Fernbrook Resort Freelton Ontario – A nation with too many seasons?
Just like many other countries, Zimbabwe, Myanmar and Belize are but a few examples, the tiny nation of Fernbrook Resort nestled high atop the Escarpment on the shores of old Lake Mohawk did not start out with the name it now bares… err bears.
No.
Originally the area and surrounding swampland was christened with a lovely name: Four Seasons. But after many decades with this proud name a dispute broke out between the newly purchasing governors of the land and its citizenry.
The citizens were quite fine with the name but the bureaucrats who purchased the nation insisted that the name must be changed. Truthfully the name did not need changing but the faceless paperpushers who rule always insist on leaving their numerous and needless indelible marks on history because it’s the only way that history will remember them, their names having been forgotten long before they breathed their last breathe.
And what was the official bureaucratic excuse for the needless name change?
That the nation state of Four Seasons had too many seasons. Spring. Summer. Fall. Winter. Autumn. Strawberry Spring. Indian Summer. Construction. Marvin Gaye. And Paprika. ‘Which is much more than four,’ they said after checking their calculators, ‘it’s ummm…. Eight. Or thereabouts. We’ll mail you a bill when we figure it out for certain. But in the meantime the name must be changed’. ‘Also,’ they added snottily, ‘Paprika isn’t even a season. It’s a seasoning. And though it is delicious when added to certain dishes it’s still not a season.’
As a result, after much hemming and hawing, the nation of the Four Seasons had its name changed to Fernbrook. A combination of the local flora common to much of the area, the Fern, and Brook in honour of the streams of water that crisscross the nation.
Which is convenient.
The streams of water I mean.

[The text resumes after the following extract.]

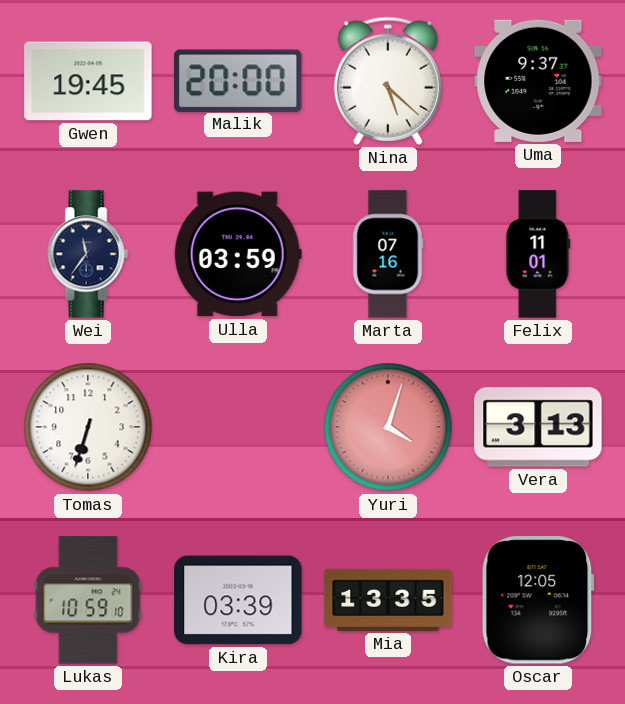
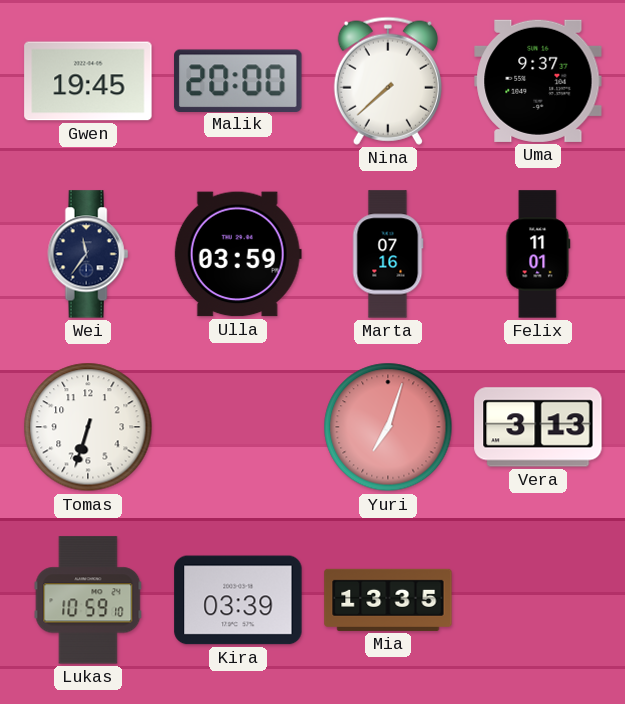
Nina: 5:22 -> 7:38
Yuri: 4:03 -> 7:03
Oscar: 12:05 -> none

Because half of the local population live in homes that do not actually have running water. Oh, the homes have pipes and plumbing and all manner of related paraphernalia but the flow of water is strictly regulated by accountants. Ask them for water and they’ll respond: ‘Water? Do you think that water just falls from the sky? Because when it does then we’ll give you water. But until then we can only bill you for the water that you might have used should we have decided to make it available to you. Oh and we’re raising your rent.’
Fortunately in the nation of Fernbrook Resort there is many a convenient brook that is great for obtaining potable water, for afternoon bathing and for general midnight frolicking. When the ice covered surface melts that is. But then when you have all that ice do you really need water? Maybe it’s a good thing that water doesn’t fall from the sky. Or that penny pinching accountants don’t give us water. Lest our proud nation be flooded.